**TASK OBJECTIVE:**
Report each line below that carries the word "vous".

[Page-level text extractions]
>>
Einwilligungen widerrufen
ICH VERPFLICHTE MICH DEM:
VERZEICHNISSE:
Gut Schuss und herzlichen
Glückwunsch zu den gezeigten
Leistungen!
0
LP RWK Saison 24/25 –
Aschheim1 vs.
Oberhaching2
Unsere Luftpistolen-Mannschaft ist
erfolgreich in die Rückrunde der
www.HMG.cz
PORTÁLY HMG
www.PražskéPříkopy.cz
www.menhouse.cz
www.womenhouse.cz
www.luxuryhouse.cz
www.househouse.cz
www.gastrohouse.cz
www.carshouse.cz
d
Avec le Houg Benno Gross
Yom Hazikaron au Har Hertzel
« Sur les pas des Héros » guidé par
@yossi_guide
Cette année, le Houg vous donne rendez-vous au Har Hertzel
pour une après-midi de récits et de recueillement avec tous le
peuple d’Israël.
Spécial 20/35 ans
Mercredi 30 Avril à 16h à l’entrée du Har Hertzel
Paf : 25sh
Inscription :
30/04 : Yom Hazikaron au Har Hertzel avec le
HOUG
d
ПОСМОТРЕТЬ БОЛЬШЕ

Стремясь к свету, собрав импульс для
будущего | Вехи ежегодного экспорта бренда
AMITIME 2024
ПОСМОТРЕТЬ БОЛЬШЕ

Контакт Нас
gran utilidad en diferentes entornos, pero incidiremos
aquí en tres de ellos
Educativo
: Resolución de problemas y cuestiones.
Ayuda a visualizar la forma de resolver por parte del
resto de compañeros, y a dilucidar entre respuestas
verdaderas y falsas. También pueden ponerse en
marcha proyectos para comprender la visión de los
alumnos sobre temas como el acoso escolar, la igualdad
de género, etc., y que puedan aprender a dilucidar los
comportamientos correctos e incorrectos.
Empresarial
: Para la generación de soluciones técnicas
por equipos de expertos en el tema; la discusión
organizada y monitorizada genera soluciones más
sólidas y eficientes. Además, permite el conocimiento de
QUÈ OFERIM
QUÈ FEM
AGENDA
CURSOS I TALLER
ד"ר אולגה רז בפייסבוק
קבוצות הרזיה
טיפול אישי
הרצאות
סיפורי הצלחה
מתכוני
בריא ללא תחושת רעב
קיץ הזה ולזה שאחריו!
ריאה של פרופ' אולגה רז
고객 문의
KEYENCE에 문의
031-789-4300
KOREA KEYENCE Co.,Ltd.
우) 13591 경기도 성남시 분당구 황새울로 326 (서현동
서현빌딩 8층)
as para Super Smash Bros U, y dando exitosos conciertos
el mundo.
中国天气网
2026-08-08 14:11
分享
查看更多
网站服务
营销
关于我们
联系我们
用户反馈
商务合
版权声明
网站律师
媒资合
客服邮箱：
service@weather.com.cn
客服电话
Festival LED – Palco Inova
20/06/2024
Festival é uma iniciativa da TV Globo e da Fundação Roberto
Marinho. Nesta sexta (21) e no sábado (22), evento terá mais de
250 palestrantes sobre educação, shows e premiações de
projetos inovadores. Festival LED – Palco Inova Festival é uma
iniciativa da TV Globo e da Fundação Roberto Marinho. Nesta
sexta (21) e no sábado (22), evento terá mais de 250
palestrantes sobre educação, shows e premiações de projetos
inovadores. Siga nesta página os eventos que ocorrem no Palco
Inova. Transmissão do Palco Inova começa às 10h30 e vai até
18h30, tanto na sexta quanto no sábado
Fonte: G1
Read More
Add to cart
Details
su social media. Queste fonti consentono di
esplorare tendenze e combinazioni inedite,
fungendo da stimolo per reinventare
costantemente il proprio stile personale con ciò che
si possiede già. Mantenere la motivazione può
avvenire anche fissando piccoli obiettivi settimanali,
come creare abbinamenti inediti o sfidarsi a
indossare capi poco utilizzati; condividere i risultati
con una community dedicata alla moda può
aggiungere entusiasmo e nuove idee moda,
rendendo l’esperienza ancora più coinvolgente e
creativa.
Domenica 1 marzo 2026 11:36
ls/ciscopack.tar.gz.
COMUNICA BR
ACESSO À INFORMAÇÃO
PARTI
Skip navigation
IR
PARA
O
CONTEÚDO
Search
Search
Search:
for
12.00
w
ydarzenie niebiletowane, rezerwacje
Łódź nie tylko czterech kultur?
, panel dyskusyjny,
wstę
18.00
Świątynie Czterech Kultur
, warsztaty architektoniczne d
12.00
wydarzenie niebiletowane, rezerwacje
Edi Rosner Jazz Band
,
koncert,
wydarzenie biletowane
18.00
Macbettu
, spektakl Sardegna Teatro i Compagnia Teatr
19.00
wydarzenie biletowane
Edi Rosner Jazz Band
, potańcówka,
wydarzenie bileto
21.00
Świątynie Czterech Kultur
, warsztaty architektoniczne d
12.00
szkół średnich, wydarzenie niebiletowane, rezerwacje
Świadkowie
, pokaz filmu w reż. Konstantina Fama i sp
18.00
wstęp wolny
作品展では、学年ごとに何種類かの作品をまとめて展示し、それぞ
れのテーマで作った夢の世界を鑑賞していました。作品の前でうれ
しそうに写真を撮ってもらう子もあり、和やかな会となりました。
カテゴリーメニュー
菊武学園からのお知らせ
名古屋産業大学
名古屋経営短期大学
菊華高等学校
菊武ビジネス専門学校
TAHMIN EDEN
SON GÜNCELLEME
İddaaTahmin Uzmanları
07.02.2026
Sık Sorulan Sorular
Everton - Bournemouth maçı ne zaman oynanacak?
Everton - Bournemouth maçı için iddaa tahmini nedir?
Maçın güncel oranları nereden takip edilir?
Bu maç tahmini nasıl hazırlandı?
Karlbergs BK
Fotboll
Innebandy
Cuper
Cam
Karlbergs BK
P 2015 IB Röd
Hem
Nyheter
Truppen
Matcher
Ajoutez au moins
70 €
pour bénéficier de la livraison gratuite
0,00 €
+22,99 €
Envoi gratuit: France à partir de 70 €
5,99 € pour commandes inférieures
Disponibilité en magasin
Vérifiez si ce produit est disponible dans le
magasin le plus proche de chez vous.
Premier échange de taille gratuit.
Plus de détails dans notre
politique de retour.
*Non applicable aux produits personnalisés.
<<
**FINAL ANSWER:**
Cette année, le Houg vous donne rendez-vous au Har Hertzel
magasin le plus proche de chez vous.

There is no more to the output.